Do you envision any additional products in the Relationship Barometer’s future?
There are a few logical extensions to the core product that I believe could be successful, but I am not able to divulge any details at this time. Hopefully more to come in the near future!
Was there anything/anyone in particular during your time at Pace that impacted your career decisions?
Definitely. I actually started off as an accounting major, and although I loved the clarity of debits and credits, those early classes didn’t leave much room for my creativity, as entry-level accounting is more transactional, for good reason, in terms of building a solid foundation. That foundation was a key part of my career progression, as I remembered those lessons and it helped me become the Director of Financial Systems at NBC, reporting to the Treasurer, and then VP of Financial systems at EMI Music.
But in my second semester I also took my first computer programming class. The logic just came to me naturally, and Professor Gerald Wohl recommended I apply for a job in the computer lab. One thing led to another, and I subsequently switched my major to M.I.S., Management Information Systems, with a combined focus on information technology as well as business classes. I believe Pace actually had one of the first M.I.S. programs in the country, and I really enjoyed the curriculum.
Other professors who had a deep influence on my education, and helped structure the development of my thinking, were Professor Ivan Fox, who went on to become Chairman of the Law department; Professor Rudy Jacob, who is the current Chairman of the Accounting Department; Professor Richard Schaake, who I worked for and was Chairman of the Economics Department at the time; and Dr. Andrew Varanelli, who became the chair of the Undergraduate Management department and focused strongly on technology. I was fortunate to have some of the existing, as well as eventual, educational leaders of Pace as my teachers and mentors. The Pace faculty made a huge difference in my education, and the opportunity to have close contact with them clearly influenced my success.
What’s the best piece of professional and/or personal advice that you took with you from Pace?
That you need to go with your passion, and what resonates with you, both for your education as well as for your career. You will need to continue to learn, and to pivot and adapt based on that learning, which will need to be applied at many points of your life.
What advice would you give current students and recent alumni?
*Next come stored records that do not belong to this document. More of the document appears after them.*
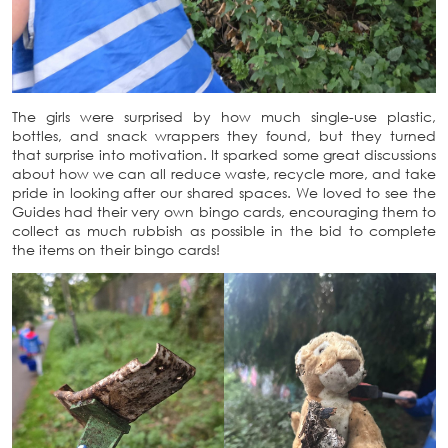
The girls were surprised by how much single-use plastic,
bottles, and snack wrappers they found, but they turned
that surprise into motivation. It sparked some great discussions
about how we can all reduce waste, recycle more, and take
pride in looking after our shared spaces. We loved to see the
Guides had their very own bingo cards, encouraging them to
collect as much rubbish as possible in the bid to complete
the items on their bingo cards!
I would tell students to utilize all of the diverse resources Pace provides, from career placement, to the internships that they facilitate, to the contact and guidance they have access to from the Pace faculty. The ties that Pace, through their faculty, Board and alumni, have to the business community are a tremendous asset, and the connections and experiential learning that internships provide are crucial to helping clarify what you like doing, as well as the type of company culture that suits you. I’m proud to be an alumnus of Pace University, and of the direction the University is taking to continue being a leader in providing solid educational and employment opportunities.